The Courage to be Disliked
I got this as an audiobook and…. as a psychiatrist listening to this… I found this annoying and a reminder of why I don’t like so-called “self help” books but to its credit, it doesn’t claim to be able to solve your problems or take a how-to approach and at its core, its message is that you need to do the work if you want to figure out what you want and how to find happiness.
It’s mostly based on the work of Alfred Adler who was a psychiatrist and psychotherapist in the era of Freud and Jung. It takes the stance that we have agency to determine our future without it being solely determined by our past; an effort to try and get you to stop holding onto the past as an excuse or a limitation you place on yourself.
It also takes an interpersonal focus where it sees all problems are relationship problems which is a not dissimilar premise to interpersonal therapy which is evidence based in depression, anxiety and eating disorders among some other mental disorders. It goes on to talk about how if we learn to love ourselves the we can find our place within a community (if you can’t love yourself etc).

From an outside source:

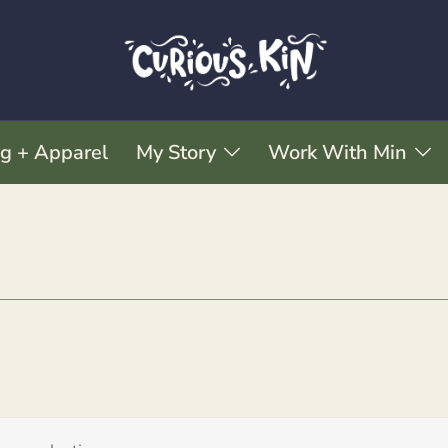
ng + Apparel
My Story
Work With Min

However, I also found it wrong and problematic on many fronts, because when you allude to people’s future being entirely within your control then you start blaming people for their own unhappiness. As a psychiatrist I come from the perspective of working with people with mental illness and it basically blames people for their own sadness, their own anxiety, for not “letting go” of their own trauma or even questioning the existence of trauma.
So no. Not for me. Next!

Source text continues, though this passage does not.